Thursday, October 27, 2011

Speeding up JSON encoding in PyPy

Hi

Recently I spent a bit of effort into speeding up JSON in PyPy. I started with writing a benchmark, which is admittedly not a very good one, but it's better than nothing (suggestions on how to improve it are welcome!).

For this particular benchmark, the numbers are as follow. Note that CPython by default uses the optimized C extension, while PyPy uses the pure Python one. PyPy trunk contains another pure Python version which has been optimized specifically for the PyPy JIT. Detailed optimizations are described later in this post.

The number reported is the time taken for the third run, when things are warmed up. Full session here.

CPython 2.6 22s
CPython 2.7 3.7s
CPython 2.7 no C extension 44s
PyPy 1.5 34s
PyPy 1.6 22s
PyPy trunk 3.3s

Lessons learned:

Expectations are high

A lot of performance critical stuff in Python world is already written in a hand optimized C. Writing C (especially when you interface with CPython C API) is ugly and takes significant effort. This approach does not scale well when there is a lot of code to be written or when there is a very tight coupling between the part to be rewritten and the rest of the code. Still, people would expect PyPy to be better at "tasks" and not precisely at running equivalent code, hence a comparison between the C extension and the pure python version is sound. Fortunately it's possible to outperform the C extension, but requires a bit of effort on the programmer side as well.

Often interface between the C and Python part is ugly

This is very clear if you look at json module as implemented in CPython's standard library. Not everything is in C (it would probably be just too much effort) and the interface to what is in C is guided via profiling not by what kind of interface makes sense. This especially is evident comparing CPython 2.6 to 2.7. Just adapting the code to an interface with C made the Python version slower. Removing this clutter improves the readability a lot and improves PyPy's version a bit, although I don't have hard numbers.

JitViewer is crucial

In case you're fighting with PyPy's performance, jitviewer is worth a shot. While it's not completely trivial to understand what's going on, it'll definitely show you what kind of loops got compiled and how.

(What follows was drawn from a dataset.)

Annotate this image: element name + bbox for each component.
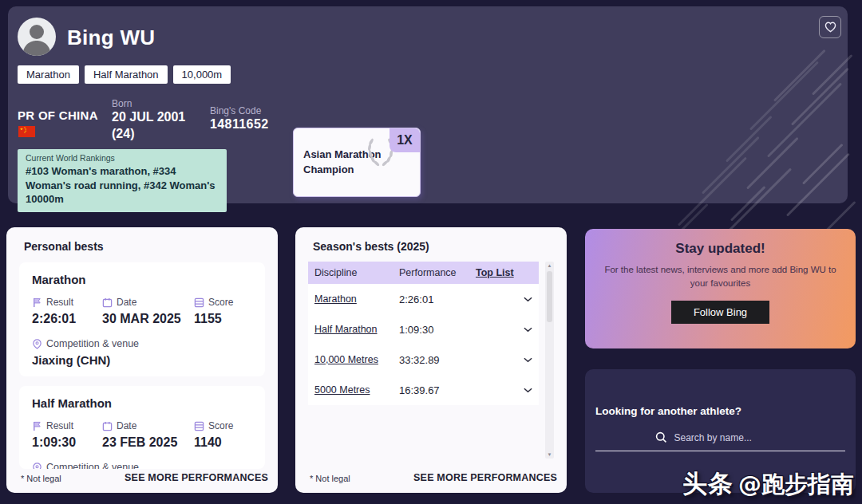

No nice and fast way to build strings in Python

PyPy has a custom thing called __pypy__.builders.StringBuilder. It has a few a features that make it much easier to optimize than other ways like str.join() or cStringIO.

  • You can specify the start size, which helps a lot if you can even provide a rough estimate on the size of the string (less copying)
  • Only append and build are allowed. While the string is being built you can't seek or do anything else. After it's built you can never append any more.
  • Unicode version available as well as __pypy__.builders.UnicodeBuilder.

Method calls are ok, immutable globals are ok

PyPy's JIT seems to be good enough for at least the simple cases. Calling methods for common infrastructure or loading globals (instead of rebinding as locals) is fast enough and improves code readability.

String copying is expensive

Edit: see the comment at the end

If you use re.sub, the current implementation will always create a copy of the string even if there was no match to replace. If you know your regexp is simple, first try to check if there is anything to replace. This is a pretty hard optimization to do automatically -- simply matching the regular expression can be too costly for it to make sense. In our particular example however, the regexp is really simple, checking ranges of characters. It also seems that this is by far the fastest way to escape characters as of now.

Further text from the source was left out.